BEGIN

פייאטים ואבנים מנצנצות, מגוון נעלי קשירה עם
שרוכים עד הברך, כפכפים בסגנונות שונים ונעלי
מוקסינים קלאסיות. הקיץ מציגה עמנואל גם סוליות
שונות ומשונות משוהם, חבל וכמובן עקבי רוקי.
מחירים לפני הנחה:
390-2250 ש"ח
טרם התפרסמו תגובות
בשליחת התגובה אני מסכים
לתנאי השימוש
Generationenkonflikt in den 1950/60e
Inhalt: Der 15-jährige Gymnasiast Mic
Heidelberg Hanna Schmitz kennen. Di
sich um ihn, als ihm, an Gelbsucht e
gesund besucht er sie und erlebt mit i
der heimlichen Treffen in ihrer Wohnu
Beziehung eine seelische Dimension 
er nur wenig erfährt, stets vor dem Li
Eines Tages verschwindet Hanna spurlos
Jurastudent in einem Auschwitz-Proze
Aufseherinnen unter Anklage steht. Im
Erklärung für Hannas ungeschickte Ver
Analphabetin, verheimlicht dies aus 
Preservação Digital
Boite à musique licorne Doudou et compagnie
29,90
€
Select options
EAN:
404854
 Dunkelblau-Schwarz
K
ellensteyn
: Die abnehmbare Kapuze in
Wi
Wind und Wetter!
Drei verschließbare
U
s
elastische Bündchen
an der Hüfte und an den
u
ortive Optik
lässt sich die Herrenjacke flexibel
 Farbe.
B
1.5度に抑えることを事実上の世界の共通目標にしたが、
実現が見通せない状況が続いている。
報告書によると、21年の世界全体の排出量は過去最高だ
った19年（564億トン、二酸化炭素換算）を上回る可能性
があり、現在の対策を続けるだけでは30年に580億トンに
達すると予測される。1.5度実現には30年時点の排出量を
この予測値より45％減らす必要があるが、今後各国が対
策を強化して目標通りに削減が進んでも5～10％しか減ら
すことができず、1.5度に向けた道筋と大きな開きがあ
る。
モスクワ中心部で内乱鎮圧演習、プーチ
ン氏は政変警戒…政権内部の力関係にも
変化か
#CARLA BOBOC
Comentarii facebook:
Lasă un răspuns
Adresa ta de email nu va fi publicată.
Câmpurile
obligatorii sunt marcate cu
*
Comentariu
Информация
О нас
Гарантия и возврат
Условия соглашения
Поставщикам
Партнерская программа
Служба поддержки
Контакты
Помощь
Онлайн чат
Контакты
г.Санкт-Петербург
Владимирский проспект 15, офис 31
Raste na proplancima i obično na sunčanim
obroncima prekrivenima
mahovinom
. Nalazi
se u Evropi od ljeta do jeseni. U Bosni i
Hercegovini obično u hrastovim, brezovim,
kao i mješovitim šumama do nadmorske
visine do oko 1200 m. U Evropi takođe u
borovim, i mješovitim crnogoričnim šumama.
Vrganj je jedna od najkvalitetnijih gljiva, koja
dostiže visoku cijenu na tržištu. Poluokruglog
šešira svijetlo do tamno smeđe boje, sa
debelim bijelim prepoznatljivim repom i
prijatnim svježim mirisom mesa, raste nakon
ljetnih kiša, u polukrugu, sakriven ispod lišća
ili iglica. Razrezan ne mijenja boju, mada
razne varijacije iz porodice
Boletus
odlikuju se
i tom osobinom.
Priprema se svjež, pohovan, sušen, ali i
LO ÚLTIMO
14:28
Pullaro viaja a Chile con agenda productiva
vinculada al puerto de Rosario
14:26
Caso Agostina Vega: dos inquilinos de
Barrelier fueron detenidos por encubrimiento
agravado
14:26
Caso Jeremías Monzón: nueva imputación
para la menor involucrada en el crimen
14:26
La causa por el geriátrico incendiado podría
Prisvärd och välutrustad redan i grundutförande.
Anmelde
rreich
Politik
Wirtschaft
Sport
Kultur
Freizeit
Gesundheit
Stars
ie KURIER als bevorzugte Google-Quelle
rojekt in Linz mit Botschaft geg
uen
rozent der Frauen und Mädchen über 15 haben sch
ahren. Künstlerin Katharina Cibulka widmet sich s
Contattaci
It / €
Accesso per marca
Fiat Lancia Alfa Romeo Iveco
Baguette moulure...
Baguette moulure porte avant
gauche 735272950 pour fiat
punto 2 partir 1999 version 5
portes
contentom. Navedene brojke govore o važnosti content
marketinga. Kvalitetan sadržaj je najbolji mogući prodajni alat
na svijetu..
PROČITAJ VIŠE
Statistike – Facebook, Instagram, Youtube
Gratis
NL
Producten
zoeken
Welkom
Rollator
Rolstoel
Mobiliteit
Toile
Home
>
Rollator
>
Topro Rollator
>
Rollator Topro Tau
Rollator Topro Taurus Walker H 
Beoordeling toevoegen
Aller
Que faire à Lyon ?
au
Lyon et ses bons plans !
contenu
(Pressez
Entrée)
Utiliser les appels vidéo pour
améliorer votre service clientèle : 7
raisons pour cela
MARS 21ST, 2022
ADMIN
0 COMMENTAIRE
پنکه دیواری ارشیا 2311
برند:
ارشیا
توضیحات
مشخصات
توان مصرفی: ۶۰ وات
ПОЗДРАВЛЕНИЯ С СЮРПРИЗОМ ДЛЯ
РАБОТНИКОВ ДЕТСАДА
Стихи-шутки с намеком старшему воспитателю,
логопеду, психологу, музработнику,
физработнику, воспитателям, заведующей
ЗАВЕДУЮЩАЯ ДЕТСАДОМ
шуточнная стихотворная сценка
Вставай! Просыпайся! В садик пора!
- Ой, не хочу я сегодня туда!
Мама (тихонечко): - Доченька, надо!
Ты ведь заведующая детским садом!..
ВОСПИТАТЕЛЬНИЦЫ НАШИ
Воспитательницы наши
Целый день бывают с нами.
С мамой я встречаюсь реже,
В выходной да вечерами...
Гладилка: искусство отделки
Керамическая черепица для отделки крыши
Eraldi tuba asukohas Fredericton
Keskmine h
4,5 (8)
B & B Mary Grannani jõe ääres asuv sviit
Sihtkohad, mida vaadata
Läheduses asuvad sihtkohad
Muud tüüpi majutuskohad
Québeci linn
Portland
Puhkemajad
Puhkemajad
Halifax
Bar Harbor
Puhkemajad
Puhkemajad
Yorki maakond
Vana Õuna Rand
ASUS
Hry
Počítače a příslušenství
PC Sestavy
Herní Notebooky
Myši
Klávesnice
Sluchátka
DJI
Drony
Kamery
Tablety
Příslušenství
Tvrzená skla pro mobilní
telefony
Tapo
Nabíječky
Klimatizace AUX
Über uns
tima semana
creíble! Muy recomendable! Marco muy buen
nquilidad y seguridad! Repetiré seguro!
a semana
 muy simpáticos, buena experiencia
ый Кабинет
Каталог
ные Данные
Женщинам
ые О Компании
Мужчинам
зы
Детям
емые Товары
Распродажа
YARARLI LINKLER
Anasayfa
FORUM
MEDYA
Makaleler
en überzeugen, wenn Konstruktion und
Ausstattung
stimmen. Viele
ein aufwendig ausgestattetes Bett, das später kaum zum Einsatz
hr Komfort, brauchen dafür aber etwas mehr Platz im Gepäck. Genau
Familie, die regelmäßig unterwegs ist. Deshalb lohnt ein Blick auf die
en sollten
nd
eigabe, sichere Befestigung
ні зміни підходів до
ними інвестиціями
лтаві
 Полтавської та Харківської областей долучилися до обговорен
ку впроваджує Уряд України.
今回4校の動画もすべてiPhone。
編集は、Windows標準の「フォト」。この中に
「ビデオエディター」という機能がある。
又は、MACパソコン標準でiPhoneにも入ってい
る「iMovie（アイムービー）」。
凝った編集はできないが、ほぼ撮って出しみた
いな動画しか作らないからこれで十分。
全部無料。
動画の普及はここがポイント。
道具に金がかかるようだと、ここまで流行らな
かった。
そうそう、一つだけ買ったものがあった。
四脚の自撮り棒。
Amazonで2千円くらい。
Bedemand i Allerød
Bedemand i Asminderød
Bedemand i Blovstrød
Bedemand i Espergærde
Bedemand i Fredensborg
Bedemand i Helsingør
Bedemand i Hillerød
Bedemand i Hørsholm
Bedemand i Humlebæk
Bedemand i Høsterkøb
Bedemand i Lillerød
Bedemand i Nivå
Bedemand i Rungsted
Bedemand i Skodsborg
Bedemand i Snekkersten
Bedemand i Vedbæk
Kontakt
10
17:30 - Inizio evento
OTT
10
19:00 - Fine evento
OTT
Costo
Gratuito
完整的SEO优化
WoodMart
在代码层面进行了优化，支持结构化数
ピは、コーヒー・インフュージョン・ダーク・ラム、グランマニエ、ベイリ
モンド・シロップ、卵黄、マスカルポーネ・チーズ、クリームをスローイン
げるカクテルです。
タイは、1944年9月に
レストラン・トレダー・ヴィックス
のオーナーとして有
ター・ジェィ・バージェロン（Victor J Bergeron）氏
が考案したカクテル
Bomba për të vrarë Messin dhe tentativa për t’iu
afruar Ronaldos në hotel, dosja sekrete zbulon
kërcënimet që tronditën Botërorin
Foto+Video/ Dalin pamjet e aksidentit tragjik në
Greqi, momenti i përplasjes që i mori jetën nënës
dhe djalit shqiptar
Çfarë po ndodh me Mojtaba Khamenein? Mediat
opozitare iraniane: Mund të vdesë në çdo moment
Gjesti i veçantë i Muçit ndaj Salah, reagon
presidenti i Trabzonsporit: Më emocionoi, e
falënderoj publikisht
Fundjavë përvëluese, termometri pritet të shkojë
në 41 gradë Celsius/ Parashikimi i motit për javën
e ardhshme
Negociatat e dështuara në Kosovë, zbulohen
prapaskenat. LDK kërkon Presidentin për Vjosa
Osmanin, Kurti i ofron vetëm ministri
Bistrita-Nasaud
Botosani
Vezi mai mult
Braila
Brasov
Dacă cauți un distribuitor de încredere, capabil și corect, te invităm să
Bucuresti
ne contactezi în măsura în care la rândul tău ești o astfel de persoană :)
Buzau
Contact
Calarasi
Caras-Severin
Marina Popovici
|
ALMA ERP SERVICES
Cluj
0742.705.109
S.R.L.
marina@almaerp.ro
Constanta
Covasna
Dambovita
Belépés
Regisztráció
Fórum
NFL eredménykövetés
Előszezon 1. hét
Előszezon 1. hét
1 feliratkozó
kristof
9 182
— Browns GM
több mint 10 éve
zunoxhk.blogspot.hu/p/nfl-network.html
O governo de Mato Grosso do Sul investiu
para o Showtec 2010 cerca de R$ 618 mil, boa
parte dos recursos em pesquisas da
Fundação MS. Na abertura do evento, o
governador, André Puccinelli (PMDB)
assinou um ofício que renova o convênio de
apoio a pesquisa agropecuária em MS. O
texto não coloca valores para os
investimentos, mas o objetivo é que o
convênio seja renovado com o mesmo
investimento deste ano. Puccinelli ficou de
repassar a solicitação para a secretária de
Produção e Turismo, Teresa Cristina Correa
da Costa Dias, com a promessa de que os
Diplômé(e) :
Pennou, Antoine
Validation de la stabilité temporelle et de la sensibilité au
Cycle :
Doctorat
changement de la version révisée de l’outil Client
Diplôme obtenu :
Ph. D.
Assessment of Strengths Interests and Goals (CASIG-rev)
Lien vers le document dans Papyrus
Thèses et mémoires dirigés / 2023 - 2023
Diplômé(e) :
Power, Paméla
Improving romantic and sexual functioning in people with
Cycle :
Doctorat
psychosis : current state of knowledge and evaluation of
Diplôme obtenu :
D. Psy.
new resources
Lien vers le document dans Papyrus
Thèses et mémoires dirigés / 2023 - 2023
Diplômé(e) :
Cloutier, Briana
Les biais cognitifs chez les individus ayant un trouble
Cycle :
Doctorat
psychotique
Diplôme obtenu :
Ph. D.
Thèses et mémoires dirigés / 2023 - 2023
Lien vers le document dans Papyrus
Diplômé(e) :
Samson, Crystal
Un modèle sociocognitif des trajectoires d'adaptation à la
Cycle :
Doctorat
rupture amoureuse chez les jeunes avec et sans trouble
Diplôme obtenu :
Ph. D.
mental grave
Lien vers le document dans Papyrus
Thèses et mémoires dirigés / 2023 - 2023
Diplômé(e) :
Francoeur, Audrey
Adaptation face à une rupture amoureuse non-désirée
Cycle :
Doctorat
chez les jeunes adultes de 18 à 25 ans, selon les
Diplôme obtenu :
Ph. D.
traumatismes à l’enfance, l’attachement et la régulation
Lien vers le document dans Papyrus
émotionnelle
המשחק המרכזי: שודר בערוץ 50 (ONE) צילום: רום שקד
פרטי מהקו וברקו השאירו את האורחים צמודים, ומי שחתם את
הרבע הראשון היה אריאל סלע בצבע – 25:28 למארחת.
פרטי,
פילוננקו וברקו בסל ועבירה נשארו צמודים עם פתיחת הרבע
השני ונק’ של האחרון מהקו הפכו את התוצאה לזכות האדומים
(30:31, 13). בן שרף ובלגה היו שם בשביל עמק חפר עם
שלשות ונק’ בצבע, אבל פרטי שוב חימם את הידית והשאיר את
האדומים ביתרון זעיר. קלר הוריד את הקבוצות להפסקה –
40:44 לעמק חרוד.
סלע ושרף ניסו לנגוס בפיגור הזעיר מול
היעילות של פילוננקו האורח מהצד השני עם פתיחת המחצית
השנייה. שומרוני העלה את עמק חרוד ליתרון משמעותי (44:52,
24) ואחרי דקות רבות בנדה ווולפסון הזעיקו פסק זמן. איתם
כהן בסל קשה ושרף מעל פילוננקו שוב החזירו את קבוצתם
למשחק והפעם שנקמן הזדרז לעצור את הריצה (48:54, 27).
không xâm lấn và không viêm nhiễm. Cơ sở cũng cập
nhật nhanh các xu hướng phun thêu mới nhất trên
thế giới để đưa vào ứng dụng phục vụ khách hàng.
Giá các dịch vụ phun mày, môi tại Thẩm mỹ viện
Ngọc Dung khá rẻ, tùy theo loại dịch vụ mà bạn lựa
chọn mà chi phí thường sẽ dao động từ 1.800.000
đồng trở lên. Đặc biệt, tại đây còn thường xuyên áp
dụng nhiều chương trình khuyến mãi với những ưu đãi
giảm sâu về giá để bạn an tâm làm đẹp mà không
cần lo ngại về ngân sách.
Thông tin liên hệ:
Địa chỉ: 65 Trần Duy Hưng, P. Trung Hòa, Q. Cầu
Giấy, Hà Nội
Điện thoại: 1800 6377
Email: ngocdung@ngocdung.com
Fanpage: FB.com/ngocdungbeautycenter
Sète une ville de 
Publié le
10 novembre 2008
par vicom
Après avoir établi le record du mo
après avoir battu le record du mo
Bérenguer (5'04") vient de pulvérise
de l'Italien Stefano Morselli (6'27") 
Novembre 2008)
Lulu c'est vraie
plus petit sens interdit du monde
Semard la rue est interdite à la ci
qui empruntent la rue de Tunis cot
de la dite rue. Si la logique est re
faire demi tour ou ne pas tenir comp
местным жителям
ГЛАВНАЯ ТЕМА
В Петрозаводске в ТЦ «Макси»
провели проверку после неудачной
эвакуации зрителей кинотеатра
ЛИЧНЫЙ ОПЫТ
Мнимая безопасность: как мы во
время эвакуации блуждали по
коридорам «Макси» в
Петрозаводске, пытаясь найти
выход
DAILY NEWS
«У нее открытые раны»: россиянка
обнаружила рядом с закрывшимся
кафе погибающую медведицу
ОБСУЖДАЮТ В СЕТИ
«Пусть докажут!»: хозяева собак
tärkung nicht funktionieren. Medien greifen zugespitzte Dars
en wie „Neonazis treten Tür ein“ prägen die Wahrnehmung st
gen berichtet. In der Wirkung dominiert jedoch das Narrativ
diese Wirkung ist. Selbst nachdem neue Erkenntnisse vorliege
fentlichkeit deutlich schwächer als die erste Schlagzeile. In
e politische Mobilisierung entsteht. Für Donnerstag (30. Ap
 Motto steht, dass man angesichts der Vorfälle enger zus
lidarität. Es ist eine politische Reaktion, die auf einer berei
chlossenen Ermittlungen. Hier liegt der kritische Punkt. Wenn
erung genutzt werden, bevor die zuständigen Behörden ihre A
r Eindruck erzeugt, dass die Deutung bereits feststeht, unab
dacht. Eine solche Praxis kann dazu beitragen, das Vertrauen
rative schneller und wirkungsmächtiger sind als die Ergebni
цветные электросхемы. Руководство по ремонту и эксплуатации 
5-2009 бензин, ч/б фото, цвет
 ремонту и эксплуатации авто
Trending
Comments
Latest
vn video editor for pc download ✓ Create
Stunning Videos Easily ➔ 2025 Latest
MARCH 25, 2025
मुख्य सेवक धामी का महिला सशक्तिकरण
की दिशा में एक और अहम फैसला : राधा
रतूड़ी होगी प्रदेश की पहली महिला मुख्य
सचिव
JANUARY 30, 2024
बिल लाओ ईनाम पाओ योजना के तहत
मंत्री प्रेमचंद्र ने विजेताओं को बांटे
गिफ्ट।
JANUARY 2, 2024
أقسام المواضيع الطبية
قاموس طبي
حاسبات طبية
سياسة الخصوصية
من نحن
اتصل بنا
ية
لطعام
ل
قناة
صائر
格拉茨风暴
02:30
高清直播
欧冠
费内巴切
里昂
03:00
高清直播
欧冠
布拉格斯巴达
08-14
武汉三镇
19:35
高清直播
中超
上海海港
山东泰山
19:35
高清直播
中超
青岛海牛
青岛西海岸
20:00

END

▶ Your goal:
Looking at the entries above, can you reproduce exactly the lines from the one that holds "1 feliratkozó" through the one that holds "chez les jeunes adultes", and only those?

▶ Task result:
1 feliratkozó
kristof
9 182
— Browns GM
több mint 10 éve
zunoxhk.blogspot.hu/p/nfl-network.html
O governo de Mato Grosso do Sul investiu
para o Showtec 2010 cerca de R$ 618 mil, boa
parte dos recursos em pesquisas da
Fundação MS. Na abertura do evento, o
governador, André Puccinelli (PMDB)
assinou um ofício que renova o convênio de
apoio a pesquisa agropecuária em MS. O
texto não coloca valores para os
investimentos, mas o objetivo é que o
convênio seja renovado com o mesmo
investimento deste ano. Puccinelli ficou de
repassar a solicitação para a secretária de
Produção e Turismo, Teresa Cristina Correa
da Costa Dias, com a promessa de que os
Diplômé(e) :
Pennou, Antoine
Validation de la stabilité temporelle et de la sensibilité au
Cycle :
Doctorat
changement de la version révisée de l’outil Client
Diplôme obtenu :
Ph. D.
Assessment of Strengths Interests and Goals (CASIG-rev)
Lien vers le document dans Papyrus
Thèses et mémoires dirigés / 2023 - 2023
Diplômé(e) :
Power, Paméla
Improving romantic and sexual functioning in people with
Cycle :
Doctorat
psychosis : current state of knowledge and evaluation of
Diplôme obtenu :
D. Psy.
new resources
Lien vers le document dans Papyrus
Thèses et mémoires dirigés / 2023 - 2023
Diplômé(e) :
Cloutier, Briana
Les biais cognitifs chez les individus ayant un trouble
Cycle :
Doctorat
psychotique
Diplôme obtenu :
Ph. D.
Thèses et mémoires dirigés / 2023 - 2023
Lien vers le document dans Papyrus
Diplômé(e) :
Samson, Crystal
Un modèle sociocognitif des trajectoires d'adaptation à la
Cycle :
Doctorat
rupture amoureuse chez les jeunes avec et sans trouble
Diplôme obtenu :
Ph. D.
mental grave
Lien vers le document dans Papyrus
Thèses et mémoires dirigés / 2023 - 2023
Diplômé(e) :
Francoeur, Audrey
Adaptation face à une rupture amoureuse non-désirée
Cycle :
Doctorat
chez les jeunes adultes de 18 à 25 ans, selon les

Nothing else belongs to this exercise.